In February 2006 Wilson appeared before the district court for resentencing. At that time, the district court modified the sentences pertaining to Wilson’s remaining convictions in two ways. First, the district court increased the minimum sentence for each possession conviction from 24 months to the statutory maximum, 28 months. Second, the district court ruled that Wilson’s possession sentences should run consecutively — instead of concurrently, as specified in the original sentencing hearing — with his sentence on the one remaining production count. This appeal followed.
DISCUSSION
On appeal, Wilson argues that the district court violated his right against double jeopardy by increasing the sentences associated with those counts of his conviction affirmed on direct appeal. For the following reasons, we agree.
Double jeopardy
Under Article 1, Section 8(1) of the Nevada Constitution, “[n]o person shall be subject to be twice put in jeopardy for the same offense.’ ’
Interpreting the federal Double Jeopardy Clause in
Dolby v. State,
we concluded that “[w]hen a court is forced to vacate an unlawful sentence on one count, the court may not increase a lawful sentence on a separate count.”
Relying on our conclusion in
Dolby,
Wilson claims that the district court violated his right against double jeopardy when it increased the minimum sentences associated with the possession counts and ran them consecutively with his sentence on the one remaining production count. In response, the State urges this court to abandon
Dolby.
While it acknowledges the apparent effect of
Dolby’s
heightened double jeopardy protections in the resentencing context, the State invites this court to reconsider our jurisprudence on the issue. The State argues that the United States Supreme Court has eroded double
jeopardy protections in the last half century and, as a result, the basic underpinnings of
Dolby
are no longer good law.
We disagree with the State’s position and take this opportunity to renew our commitment to strong double jeopardy protections. Accordingly, we decline the State’s invitation to abandon
Dolby
in favor of a less robust rule.
Rejection of United States v. DiFrancesco and “sentencing package doctrine’’

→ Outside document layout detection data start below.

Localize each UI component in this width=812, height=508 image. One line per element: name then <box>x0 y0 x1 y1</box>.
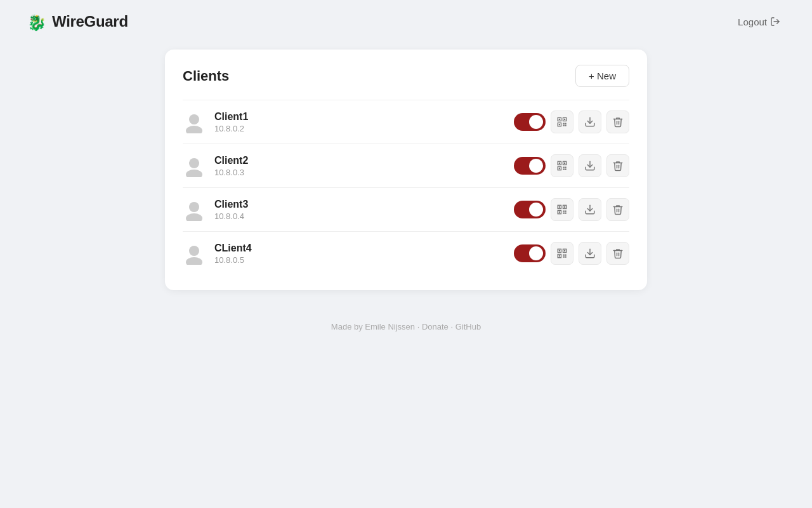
client-actions <box>514 198 629 221</box>
delete-button[interactable] <box>606 198 629 221</box>
download-button[interactable] <box>579 154 601 177</box>
client-toggle[interactable] <box>514 244 546 262</box>
svg-rect-49 <box>563 255 565 256</box>
download-button[interactable] <box>579 242 601 265</box>
client-name: Client1 <box>214 111 505 123</box>
client-avatar-icon <box>183 242 206 265</box>
svg-rect-20 <box>559 163 560 164</box>
main-content: Clients + New Client1 10.8.0.2 <box>0 43 812 297</box>
client-avatar-icon <box>183 198 206 221</box>
svg-point-2 <box>189 114 199 124</box>
svg-rect-21 <box>564 163 565 164</box>
trash-icon <box>612 204 624 215</box>
download-icon <box>584 204 596 215</box>
svg-point-16 <box>186 170 202 177</box>
svg-rect-37 <box>565 211 566 212</box>
svg-rect-35 <box>559 211 560 213</box>
svg-rect-11 <box>565 123 566 124</box>
delete-button[interactable] <box>606 110 629 133</box>
svg-rect-12 <box>563 125 565 126</box>
svg-rect-8 <box>564 119 565 120</box>
toggle-slider <box>514 201 546 218</box>
trash-icon <box>612 248 624 259</box>
delete-button[interactable] <box>606 242 629 265</box>
svg-rect-50 <box>565 255 566 256</box>
client-actions <box>514 110 629 133</box>
client-toggle[interactable] <box>514 113 546 131</box>
client-ip: 10.8.0.2 <box>214 124 505 133</box>
footer-text: Made by Emile Nijssen · Donate · GitHub <box>331 322 481 331</box>
client-info: Client3 10.8.0.4 <box>214 199 505 221</box>
client-name: Client3 <box>214 199 505 210</box>
download-icon <box>584 248 596 259</box>
svg-point-29 <box>186 213 202 221</box>
clients-card: Clients + New Client1 10.8.0.2 <box>165 50 647 290</box>
client-toggle[interactable] <box>514 201 546 218</box>
qr-code-button[interactable] <box>551 154 573 177</box>
svg-rect-25 <box>563 169 565 170</box>
app-title: WireGuard <box>52 13 128 30</box>
svg-point-41 <box>189 246 199 256</box>
svg-point-3 <box>186 126 202 133</box>
client-info: Client2 10.8.0.3 <box>214 155 505 177</box>
client-actions <box>514 242 629 265</box>
logo-area: 🐉 WireGuard <box>25 11 128 32</box>
qr-code-button[interactable] <box>551 242 573 265</box>
client-toggle[interactable] <box>514 157 546 175</box>
toggle-slider <box>514 244 546 262</box>
svg-rect-22 <box>559 168 560 169</box>
svg-rect-23 <box>563 167 565 168</box>
logout-button[interactable]: Logout <box>731 13 787 31</box>
new-client-button[interactable]: + New <box>575 65 629 87</box>
svg-rect-26 <box>565 169 566 170</box>
trash-icon <box>612 160 624 171</box>
download-icon <box>584 160 596 171</box>
card-title: Clients <box>183 68 229 84</box>
svg-rect-33 <box>559 206 560 208</box>
download-icon <box>584 116 596 128</box>
svg-point-42 <box>186 257 202 265</box>
trash-icon <box>612 116 624 128</box>
qr-code-button[interactable] <box>551 198 573 221</box>
client-info: CLient4 10.8.0.5 <box>214 243 505 265</box>
client-avatar-icon <box>183 154 206 177</box>
qr-code-button[interactable] <box>551 110 573 133</box>
client-row: CLient4 10.8.0.5 <box>183 231 629 275</box>
client-ip: 10.8.0.4 <box>214 211 505 221</box>
client-avatar-icon <box>183 110 206 133</box>
qr-icon <box>556 248 568 259</box>
client-name: Client2 <box>214 155 505 166</box>
download-button[interactable] <box>579 110 601 133</box>
svg-point-28 <box>189 202 199 212</box>
download-button[interactable] <box>579 198 601 221</box>
footer: Made by Emile Nijssen · Donate · GitHub <box>0 322 812 331</box>
svg-rect-38 <box>563 213 565 214</box>
qr-icon <box>556 116 568 128</box>
svg-rect-39 <box>565 213 566 214</box>
client-row: Client2 10.8.0.3 <box>183 144 629 187</box>
delete-button[interactable] <box>606 154 629 177</box>
svg-rect-10 <box>563 123 565 124</box>
svg-rect-13 <box>565 125 566 126</box>
client-name: CLient4 <box>214 243 505 254</box>
svg-rect-46 <box>559 250 560 251</box>
svg-rect-9 <box>559 124 560 125</box>
toggle-slider <box>514 113 546 131</box>
svg-rect-7 <box>559 119 560 120</box>
header: 🐉 WireGuard Logout <box>0 0 812 43</box>
client-actions <box>514 154 629 177</box>
client-info: Client1 10.8.0.2 <box>214 111 505 133</box>
svg-rect-36 <box>563 211 565 212</box>
card-header: Clients + New <box>183 65 629 87</box>
qr-icon <box>556 160 568 171</box>
logout-label: Logout <box>738 17 767 27</box>
wireguard-logo-icon: 🐉 <box>25 11 46 32</box>
svg-point-15 <box>189 158 199 168</box>
client-ip: 10.8.0.3 <box>214 168 505 177</box>
client-row: Client1 10.8.0.2 <box>183 100 629 144</box>
toggle-slider <box>514 157 546 175</box>
client-list: Client1 10.8.0.2 <box>183 100 629 275</box>
qr-icon <box>556 204 568 215</box>
client-ip: 10.8.0.5 <box>214 255 505 265</box>
svg-rect-48 <box>559 255 560 257</box>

On appeal, the State proffers an alternative rule to replace
Dolby.
Specifically, the State urges this court to hold that when a defendant successfully challenges part of a multicount conviction on direct appeal, the district court may effectuate its original sentencing intent by increasing the sentences associated with the remaining counts without violating double jeopardy, provided that, considered in the aggregate, the duration of the new sentences does not exceed the original punishment. For the following reasons, we reject this approach.

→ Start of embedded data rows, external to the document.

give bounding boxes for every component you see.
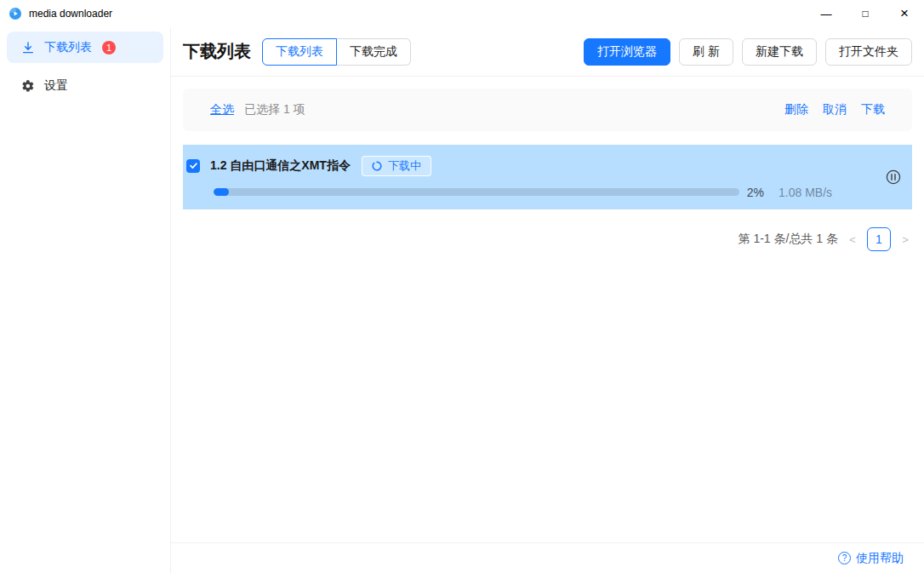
maximize-button[interactable]: □ <box>846 0 885 27</box>
next-page-arrow[interactable]: > <box>898 233 912 246</box>
checkmark-icon <box>189 161 198 170</box>
delete-link[interactable]: 删除 <box>784 102 808 117</box>
help-label: 使用帮助 <box>856 551 904 566</box>
download-item-row: 1.2 自由口通信之XMT指令 下载中 <box>183 145 912 209</box>
sidebar-item-download-list[interactable]: 下载列表 1 <box>7 32 163 63</box>
sidebar-item-label: 下载列表 <box>44 40 92 55</box>
main-panel: 下载列表 下载列表 下载完成 打开浏览器 刷 新 新建下载 打开文件夹 全选 已… <box>171 27 924 573</box>
window-title: media downloader <box>29 8 112 20</box>
pagination-summary: 第 1-1 条/总共 1 条 <box>739 232 838 247</box>
pagination: 第 1-1 条/总共 1 条 < 1 > <box>183 227 912 251</box>
app-logo-icon <box>9 7 22 20</box>
loading-spinner-icon <box>372 161 382 171</box>
select-all-link[interactable]: 全选 <box>210 102 234 117</box>
header-buttons: 打开浏览器 刷 新 新建下载 打开文件夹 <box>584 38 912 66</box>
tab-download-list[interactable]: 下载列表 <box>262 38 337 66</box>
cancel-link[interactable]: 取消 <box>823 102 847 117</box>
open-folder-button[interactable]: 打开文件夹 <box>825 38 912 66</box>
prev-page-arrow[interactable]: < <box>846 233 859 246</box>
download-item-main: 1.2 自由口通信之XMT指令 下载中 <box>186 156 840 199</box>
tab-download-complete[interactable]: 下载完成 <box>337 38 411 66</box>
title-bar: media downloader — □ × <box>0 0 924 27</box>
progress-percent: 2% <box>747 186 764 199</box>
download-link[interactable]: 下载 <box>861 102 885 117</box>
status-badge: 下载中 <box>362 156 431 176</box>
open-browser-button[interactable]: 打开浏览器 <box>584 38 670 66</box>
selection-status: 已选择 1 项 <box>244 102 305 117</box>
progress-fill <box>214 188 229 196</box>
gear-icon <box>21 79 35 93</box>
app-window: media downloader — □ × 下载列表 1 <box>0 0 924 573</box>
list-tabs: 下载列表 下载完成 <box>262 38 411 66</box>
download-icon <box>21 41 35 54</box>
refresh-button[interactable]: 刷 新 <box>679 38 733 66</box>
toolbar-actions: 删除 取消 下载 <box>784 102 885 117</box>
pause-button[interactable] <box>886 169 901 185</box>
download-speed: 1.08 MB/s <box>779 186 840 199</box>
selection-toolbar: 全选 已选择 1 项 删除 取消 下载 <box>183 89 912 131</box>
sidebar-item-label: 设置 <box>44 78 68 94</box>
app-body: 下载列表 1 设置 下载列表 下载列表 下载完成 <box>0 27 924 573</box>
download-progress-line: 2% 1.08 MB/s <box>214 186 840 199</box>
content-area: 全选 已选择 1 项 删除 取消 下载 <box>171 77 924 542</box>
question-circle-icon: ? <box>838 552 851 564</box>
empty-space <box>183 251 912 530</box>
sidebar: 下载列表 1 设置 <box>0 27 171 573</box>
progress-bar <box>214 188 739 196</box>
new-download-button[interactable]: 新建下载 <box>742 38 817 66</box>
status-label: 下载中 <box>388 158 421 174</box>
sidebar-item-settings[interactable]: 设置 <box>7 70 163 101</box>
page-title: 下载列表 <box>183 40 251 63</box>
download-item-header: 1.2 自由口通信之XMT指令 下载中 <box>186 156 840 176</box>
help-link[interactable]: ? 使用帮助 <box>838 551 904 566</box>
download-item-title: 1.2 自由口通信之XMT指令 <box>210 158 351 174</box>
pause-icon <box>886 169 901 185</box>
window-controls: — □ × <box>807 0 924 27</box>
item-checkbox[interactable] <box>186 159 200 173</box>
page-1-button[interactable]: 1 <box>867 227 891 251</box>
notification-badge: 1 <box>102 41 116 54</box>
main-header: 下载列表 下载列表 下载完成 打开浏览器 刷 新 新建下载 打开文件夹 <box>171 27 924 77</box>
main-footer: ? 使用帮助 <box>171 542 924 573</box>
minimize-button[interactable]: — <box>807 0 846 27</box>
close-button[interactable]: × <box>885 0 924 27</box>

The United States Supreme Court first considered the application of the Double Jeopardy Clause to sentencing in its landmark 1874 decision in
Ex Parte Lange.
The defendant in
Lange
was convicted of stealing federal mail bags, a crime punishable by either a fine or a prison term. Lange, however, was both fined and sentenced to prison. The Supreme Court reversed, reasoning that once Lange suffered one of the punishments permitted under the statute, “the power of the court to punish further was gone.”
In its 1931 decision in
United States v. Benz,
the Supreme Court extended
Lange
in influential dicta to constitutionally prohibit
increasing
a sentence after a defendant had begun to serve it.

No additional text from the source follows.